Hi Syd, On 15-07-14 11:22 AM, Syd Bauman wrote:
Why anyone would want to convert their JSON to base64 so they can store it in their TEI file is beyond me. But I'm pretty myopic, I guess.
The main reason for storing this sort of thing in my projects would be that it's time-consuming and processor-expensive to generate on the fly.
Yes, but why store it in myDoc.tei rather than in myDoc.json? Seems like you'd be making your life harder. But that's just MHO.
Right now I have over 7,300 despatches documents in TEI, and over 7,300 parallel OAI-PMH files in a separate collection. If a despatches file changes its name or gets deleted, I have to remember to remove the parallel OAI-PMH file from both SVN and from the eXist instance; inevitably that sometimes fails to happen and they get out of sync. Life will be much simpler with <xenoData>.
We're not actually asking for binary data here; we're just asking for the possibility of non-XML data. I don't forsee any circumstances in which I'd want to include binary data. Mostly we'll be talking about existing metadata standards and transmission-friendly standards such as JSON, I think.
So you're saying that we should explicitly permit non-XML character-based formats (like JSON), but disallow binary formats (that have, by necessity, been converted to a character format, of course)?
I didn't say we should disallow them; I just don't think any of the requesters or use-cases so far has mentioned them, so I don't think it's important to worry about them. If someone wants to include binary data, wouldn't they use <binaryObject>?

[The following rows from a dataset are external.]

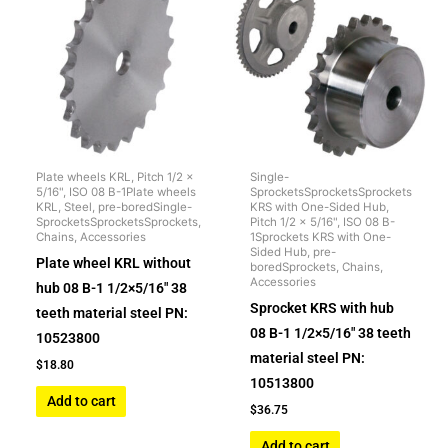
Plate wheels KRL, Pitch 1/2 x
Single-
5/16", ISO 08 B-1Plate wheels
SprocketsSprocketsSprockets
KRL, Steel, pre-boredSingle-
KRS with One-Sided Hub,
SprocketsSprocketsSprockets,
Pitch 1/2 x 5/16", ISO 08 B-
Chains, Accessories
1Sprockets KRS with One-
Sided Hub, pre-
Plate wheel KRL without
boredSprockets, Chains,
Accessories
hub 08 B-1 1/2×5/16″ 38
Sprocket KRS with hub
teeth material steel PN:
08 B-1 1/2×5/16″ 38 teeth
10523800
material steel PN:
$
18.80
10513800
Add to cart
$
36.75
Add to cart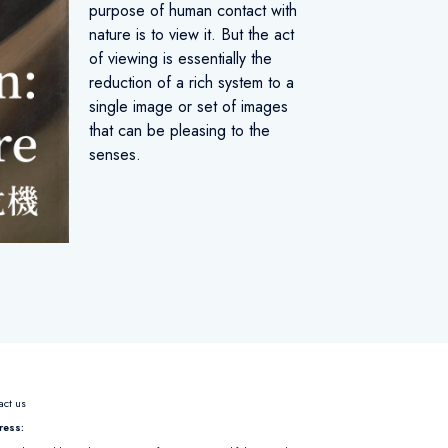
purpose of human contact with
nature is to view it. But the act
of viewing is essentially the
reduction of a rich system to a
single image or set of images
that can be pleasing to the
senses.
act us
ress: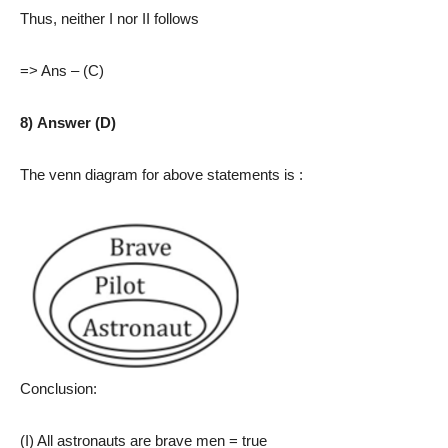
Thus, neither I nor II follows
=> Ans – (C)
8) Answer (D)
The venn diagram for above statements is :
Conclusion:
(I) All astronauts are brave men = true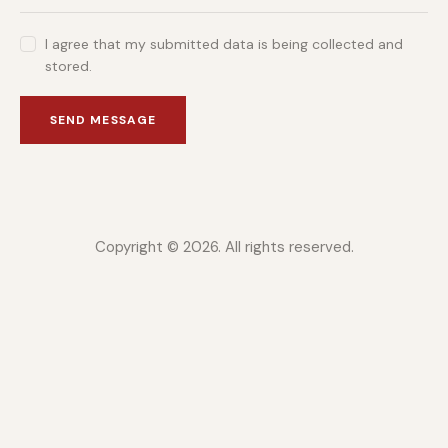
I agree that my submitted data is being collected and
stored.
SEND MESSAGE
Copyright © 2026. All rights reserved.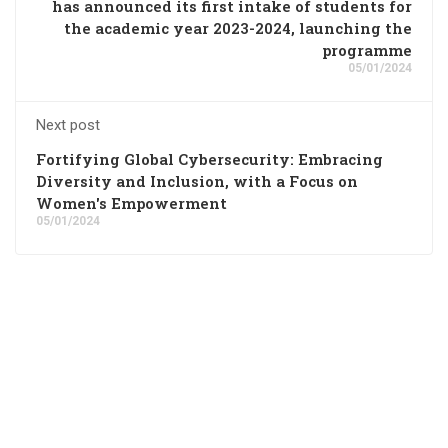
has announced its first intake of students for
the academic year 2023-2024, launching the
programme
05/01/2024
Next post
Fortifying Global Cybersecurity: Embracing
Diversity and Inclusion, with a Focus on
Women's Empowerment
05/01/2024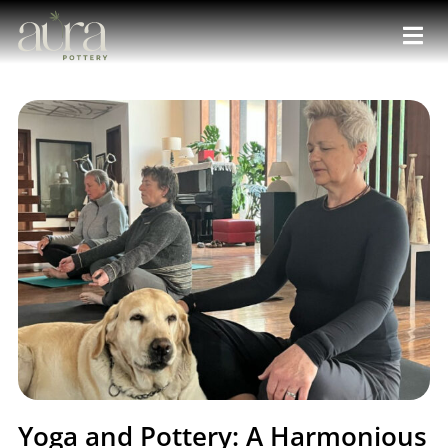
Yoga and Pottery: A Harmonious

How do we tell the difference? I suppose if we don't provide @encoding or some other mechanism to say how the binary data has been converted to character data we can just say we disallow it. But even JSON, if I understand correctly, is not XML-safe, as "<" and "&" are permitted as unescaped characters in a JSON string, no? I.e., "Barnes & Noble" would have to be written "Barnes & Noble" or "Barnes \u0026 Noble". Or, as Lou points out, be wrapped in a CDATA marked section.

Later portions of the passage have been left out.